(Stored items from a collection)

┏━━

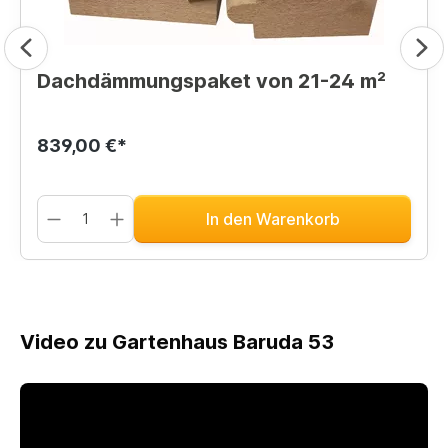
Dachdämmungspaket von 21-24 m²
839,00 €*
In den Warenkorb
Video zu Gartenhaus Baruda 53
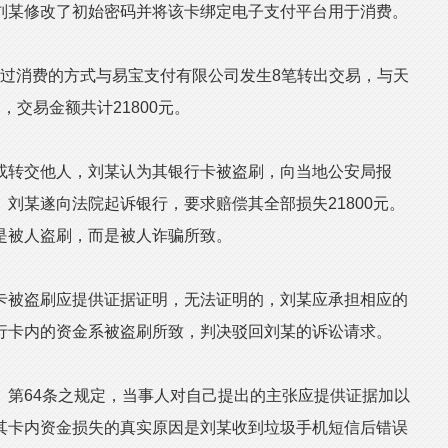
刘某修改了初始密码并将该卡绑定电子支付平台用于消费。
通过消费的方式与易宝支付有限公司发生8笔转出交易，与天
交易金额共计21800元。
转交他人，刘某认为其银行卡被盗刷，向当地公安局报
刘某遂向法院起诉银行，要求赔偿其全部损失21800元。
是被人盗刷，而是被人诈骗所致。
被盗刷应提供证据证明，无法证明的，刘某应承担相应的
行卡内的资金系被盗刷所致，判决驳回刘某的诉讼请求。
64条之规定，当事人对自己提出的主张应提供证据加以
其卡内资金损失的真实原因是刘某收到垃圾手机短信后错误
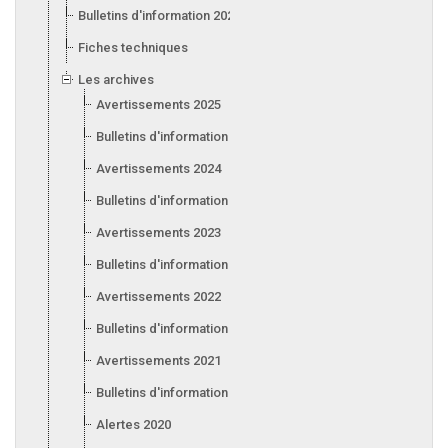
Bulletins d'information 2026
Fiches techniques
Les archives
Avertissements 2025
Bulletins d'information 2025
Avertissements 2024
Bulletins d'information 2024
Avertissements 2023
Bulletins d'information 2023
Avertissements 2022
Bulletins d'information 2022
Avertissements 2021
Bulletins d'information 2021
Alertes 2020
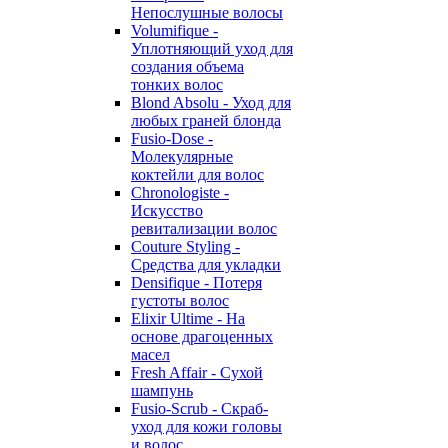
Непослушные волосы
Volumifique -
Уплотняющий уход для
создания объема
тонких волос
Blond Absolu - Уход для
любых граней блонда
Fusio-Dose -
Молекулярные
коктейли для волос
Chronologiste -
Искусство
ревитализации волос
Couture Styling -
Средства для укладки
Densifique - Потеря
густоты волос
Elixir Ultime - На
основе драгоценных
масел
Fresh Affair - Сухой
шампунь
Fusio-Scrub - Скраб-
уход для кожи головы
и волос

┗━━

* _ASSIGNED TASK_
Quote every line of the records above exactly; no picture is to be copied.

* _ANSWER SECTION_
Dachdämmungspaket von 21-24 m²
839,00 €*
In den Warenkorb
Video zu Gartenhaus Baruda 53
刘某修改了初始密码并将该卡绑定电子支付平台用于消费。
通过消费的方式与易宝支付有限公司发生8笔转出交易，与天
交易金额共计21800元。
转交他人，刘某认为其银行卡被盗刷，向当地公安局报
刘某遂向法院起诉银行，要求赔偿其全部损失21800元。
是被人盗刷，而是被人诈骗所致。
被盗刷应提供证据证明，无法证明的，刘某应承担相应的
行卡内的资金系被盗刷所致，判决驳回刘某的诉讼请求。
64条之规定，当事人对自己提出的主张应提供证据加以
其卡内资金损失的真实原因是刘某收到垃圾手机短信后错误
Bulletins d'information 2026
Fiches techniques
Les archives
Avertissements 2025
Bulletins d'information 2025
Avertissements 2024
Bulletins d'information 2024
Avertissements 2023
Bulletins d'information 2023
Avertissements 2022
Bulletins d'information 2022
Avertissements 2021
Bulletins d'information 2021
Alertes 2020
Непослушные волосы
Volumifique -
Уплотняющий уход для
создания объема
тонких волос
Blond Absolu - Уход для
любых граней блонда
Fusio-Dose -
Молекулярные
коктейли для волос
Chronologiste -
Искусство
ревитализации волос
Couture Styling -
Средства для укладки
Densifique - Потеря
густоты волос
Elixir Ultime - На
основе драгоценных
масел
Fresh Affair - Сухой
шампунь
Fusio-Scrub - Скраб-
уход для кожи головы
и волос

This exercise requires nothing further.